A company may carry on some activities which plainly fall within the description of mutual business, and some which do not. Where the mutual activity falls short of trading then that activity can clearly be severed from a non-mutual trading activity for tax purposes (see Carlisle & Silloth Golf Club v Smith (1913) 6TC48). Similarly there would be no difficulty in separating two activities in a case where they constitute separate trades. All insurance activity is, on case law principles, a single trade - Last v London assurance Corporation (1884) 2TC100, but by statute (ICTA88/S431H) general and life insurance activities are treated as separate trades.

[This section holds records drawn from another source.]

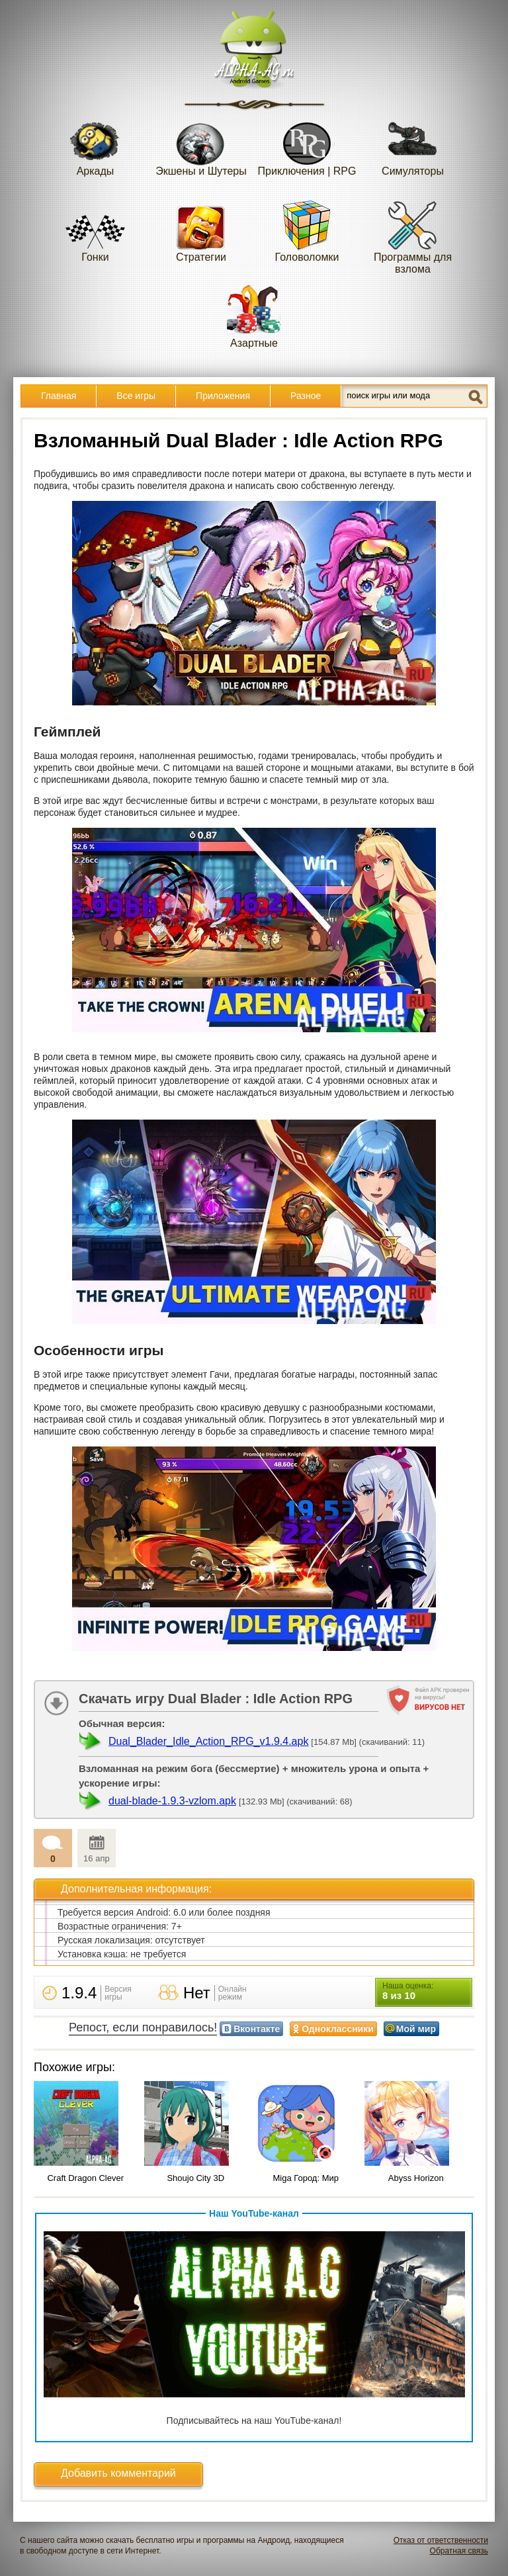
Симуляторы (413, 144)
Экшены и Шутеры (201, 144)
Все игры (135, 395)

Difficulties arise where activities carried on by a mutual body constitute a single trade, as will almost be inevitably be the case with a mutual insurer, and different conditions apply to different parts of the business. For example, the mutual insurer may not wish (or may not be authorised) to write a particular line of business, but is willing to put members who require cover in touch with another insurer, from which it receives commission. This is consistent with a trading activity, but is not mutual in nature. On the footing that mutuality is a ‘reasonable relationship’ concept (see GIM9010) this type of commission is treated as a receipt of an income nature separate from the mutual trade and as miscellaneous income (CTA09/S979) after deduction of any expenses specifically referable to it. A similar approach applies to receipt of commission from the underwriting of new issues of shares.

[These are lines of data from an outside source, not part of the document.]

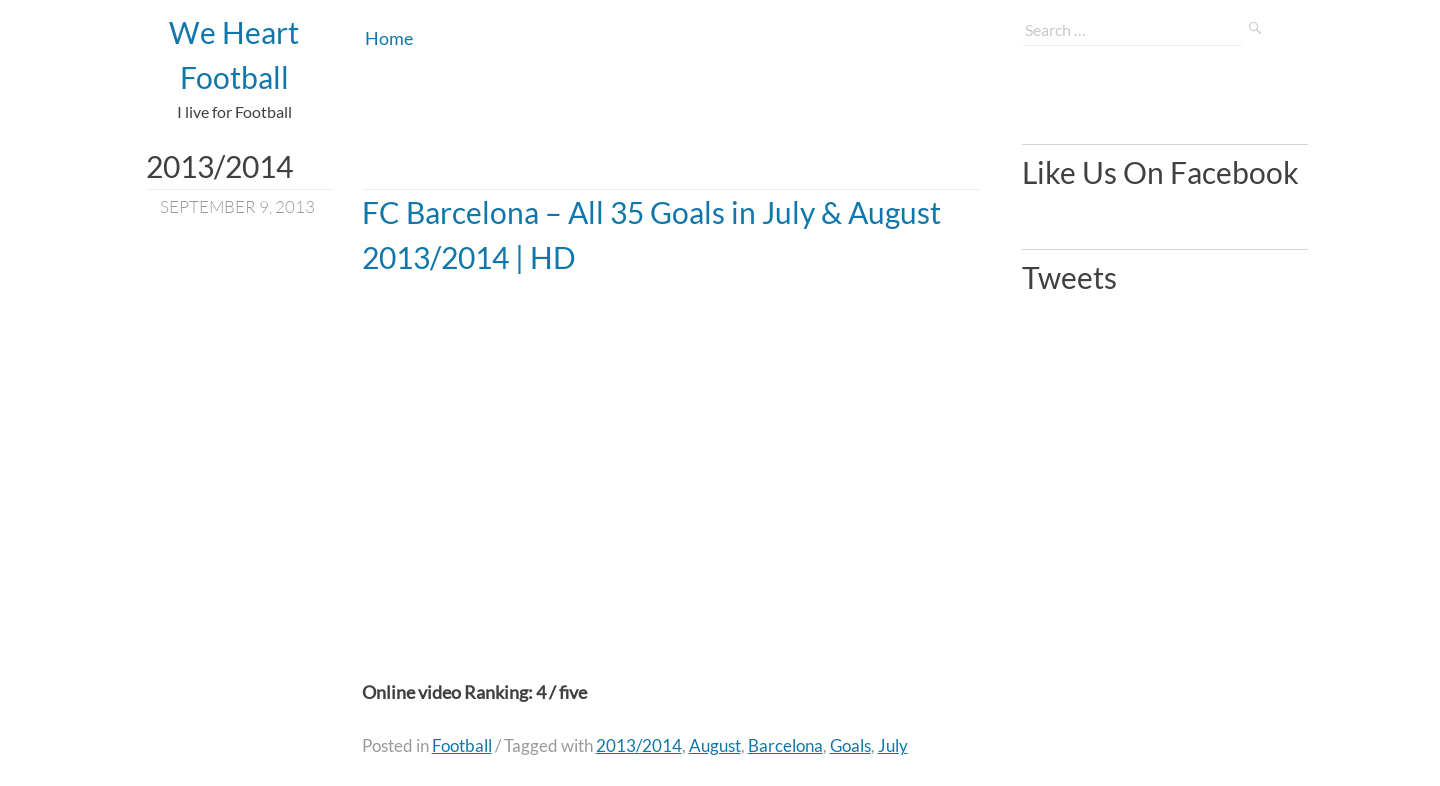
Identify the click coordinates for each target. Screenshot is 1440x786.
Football (462, 745)
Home (389, 38)
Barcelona (785, 745)
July (893, 745)
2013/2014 (639, 745)
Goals (850, 745)
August (715, 745)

Where the activity has the characteristics of a mutual trade, but some policyholders are excluded from any entitlement to participate in surplus, the ‘junior members’ approach described at GIM9020 may apply and their existence disregarded for the mutual test. Where non-mutual underwriting activity is minor in relation to the mutual activity it is similarly disregarded. If, however, there is significant regular activity different in character from the main body of the trade, for example the writing of non-mutual reinsurance business by a company whose core business is mutual direct insurance, a decision will be needed on whether the business can be divided into mutual and non-mutual parts, or whether the partial breakdown of the identity between the contributors and participators infects the entire business with non-mutuality.

There is no decided case law on the question of division, although the outcome in Municipal Mutual (GIM9010) was that the company’s fire insurance business was treated as mutual whilst its employers’ liability business was held to be non-mutual. It will be a question of fact whether or not the necessary division can be made between the mutual and non-mutual elements.

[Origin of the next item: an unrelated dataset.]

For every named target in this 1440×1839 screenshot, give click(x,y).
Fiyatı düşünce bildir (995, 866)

The question whether an insurance company is trading on a mutual basis will be decided when it starts to trade, and the decision will only need to be revisited where

  • there is a change in the company’s constitution, or the way in which it does business, which calls its status into question
  • there are indications of tax avoidance (see GIM9140)
  • it becomes evident that an error has been made, or
  • the company asks for a review.

Although underwriting and the investment of funds compose a single trade of insurance - Liverpool & London & Globe Insurance Co v Bennett (1913) 6TC327 - the inherently non-mutual nature of investment is not treated as piercing the circle of mutuality (GIM9010).

‘Health mutuals’ raise special issues - see GIM9120+.